Bild: „Paris des Nahen Ostens“- dieser Beiname Beiruts scheint wie aus eine…
Beirut taz | Beinahe still ist es derzeit im Viertel Bir Hassan. Die
typischen Hintergrundgeräusche einer libanesischen Stadt – fahrende Autos
und Motorroller, das Brummen der Dieselgeneratoren, die Gespräche auf den
Balkonen – sind verstummt. Die meisten Bewohnerinnen und Bewohner der
südlichen Vorstädte von Beirut – und damit auch Bir Hassans – haben ihre
Wohnungen verlassen.
[1][Sie flüchteten] nach dem Nachmittag des 27. September. Ein Luftangriff
des israelischen Militärs zielte auf Hisbollah-Chef [2][Hassan Nasrallah],
der sich zu diesem Zeitpunkt mit Hisbollah-Kadern und mindestens einem
Offiziellen der Islamischen Revolutionsgarde des Iran traf. Dabei kamen
wohl bunkerbrechende Bomben zum Einsatz, die Detonation war kilometerweit
zu spüren. Aus der Ferne sah ich eine Wolke aus schwarzem Rauch, die immer
weiter anwuchs. In der Nacht darauf flog das Militär weitere Angriffe, der
Krieg rückte näher heran.
[3][Diese Nacht verbrachte ich bei Freunden, die Luftangriffe so nah, dass
die Scheiben klirrten und das Gebäude bebte]. Danach begann der Exodus aus
Bir Hassan Richtung Nordbeirut und der libanesischen Berge. Meine Freunde
und ich, wir gingen auch.
## Der Süden ist schiitisch
Bis dahin hatten wir uns in Bir Hassan recht sicher gefühlt, obwohl dort
auch vor dem 27. September schon Luftschläge zu hören waren. Wie der Rest
von Dahiyeh ist Bir Hassan sehr schiitisch geprägt, die gemischt
schiitisch-christliche Familie meiner Freunde ist eine Ausnahme. Das
Viertel liegt zwar im Süden der libanesischen Hauptstadt und ist damit Teil
der Dahiyeh genannten Vororte. Wenn es einen Krieg mit Israel gibt, etwa
2006 oder jetzt, dann dort. Doch Haret Hreik, das Kerngebiet der Hisbollah
und damit auch das Herz des Kriegs, liegt etwa zwei Kilometer weiter
südöstlich.
Bir Hassan wirkt wie ein Grenzgebiet. Hier scheint die Kontrolle des
libanesischen Staats überzugehen in die der Hisbollah. Die libanesische
Armee ist hier präsent, an einem Checkpoint winkt normalerweise ein
gelangweilt wirkender Soldat kommentarlos die Autos durch. Seit einigen
Tagen steht dort auch ein Panzer.
Die libanesische Fahne ist in Bir Hassan selten zu sehen. Stattdessen
zieren die Flaggen der Hisbollah und der ebenfalls schiitischen Partei und
Miliz Amal die Stommasten. Ein Märtyrerplakat, darauf das Konterfei eines
vor vielen Jahren im Syrienkrieg getöteten Hisbollah-Mitglieds, hängt über
dem Eingang eines Gebäudes. Ganz in der Nähe befindet sich das
Landwirtschaftsministerium.
Fährt man von Bir Hassan weiter Richtung Südosten, werden die Straßen
enger, die Häuser stehen dichter aneinander. Der Krieg ist sehr viel
sichtbarer. Allein bei dem Luftschlag auf Nasrallah wurden hier nach
libanesischen Angaben sechs Wohnblöcke zerstört.

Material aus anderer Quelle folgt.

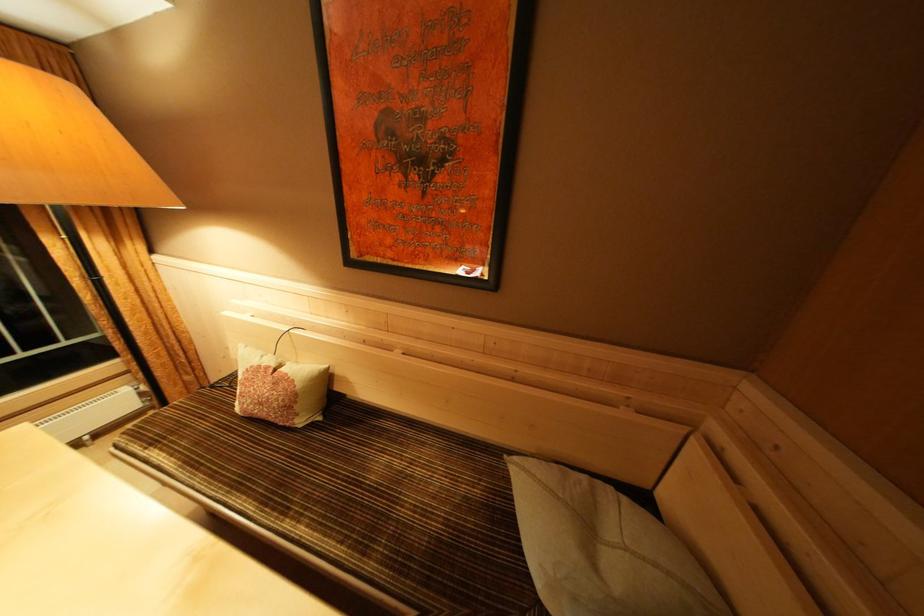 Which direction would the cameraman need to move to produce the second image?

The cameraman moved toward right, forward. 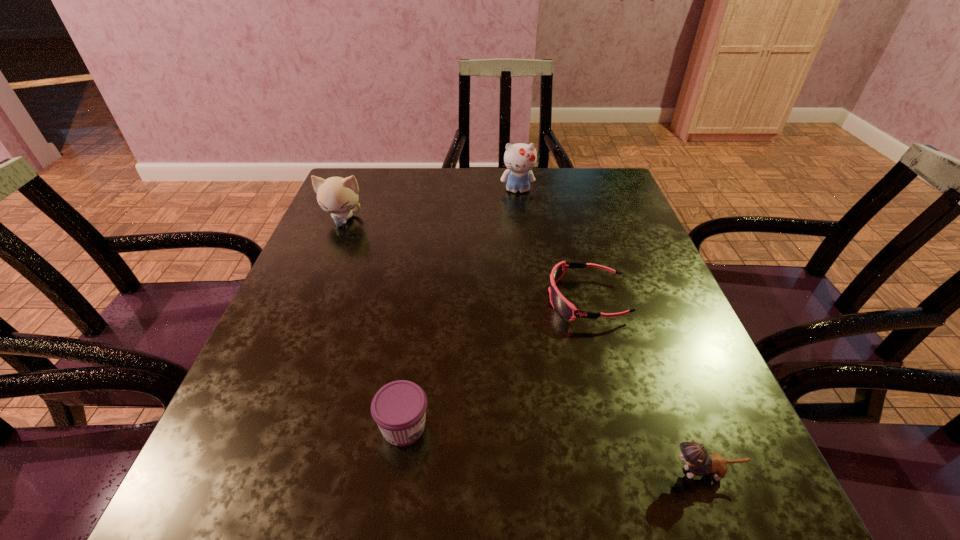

Erinnerungen werden wach. Mit einer Freundin und ihrer Tochter aß ich
letzten Sommer in Dahiyeh das wohl beste gegrillte Hähnchen Beiruts und
fütterte mit den Resten die frechen Straßenkatzen. Mit einer anderen
Freundin ging ich vor vielen Jahren in einer Outlet-Mall shoppen, die
Schuhe von Ivanka Trumps Modelabel verkaufte, wir lachten darüber. Die
Szenen des Alltags ließen die Plakate und Fahnen der Hisbollah in den
Hintergrund treten.
## Verschiedene Welten in einer Stadt
Schon 2017, als ich in Beirut studierte, warnte das Auswärtige Amt davor,
Dahiyeh zu besuchen – und auch einige Freunde aus meiner teuren,
französischsprachigen Universität in Nordbeirut erklärten beinahe mit
Stolz, noch nie dort gewesen zu sein. Einmal bat ich einen Freund, mich in
Bir Hassan abzuholen. Befände ich mich nur ein bisschen weiter südlich,
sagte er damals, hätte ich ein Taxi nehmen müssen. Er stammt aus einer
maronitisch-christlichen Familie, Dahiyeh ist kein Teil seiner Welt.
Ich erinnere mich, wie ich mit anderen Freunden einmal nachts durch Haret
Hreik fuhr, das im Ramadan erst nach Sonnenuntergang lebendig wurde. Wir
hatten Lust auf libanesisches Eis – Blütengeschmack mit Pistazienstückchen
– und in Haret Hreik konnte man das auch um zwei Uhr morgens noch bekommen.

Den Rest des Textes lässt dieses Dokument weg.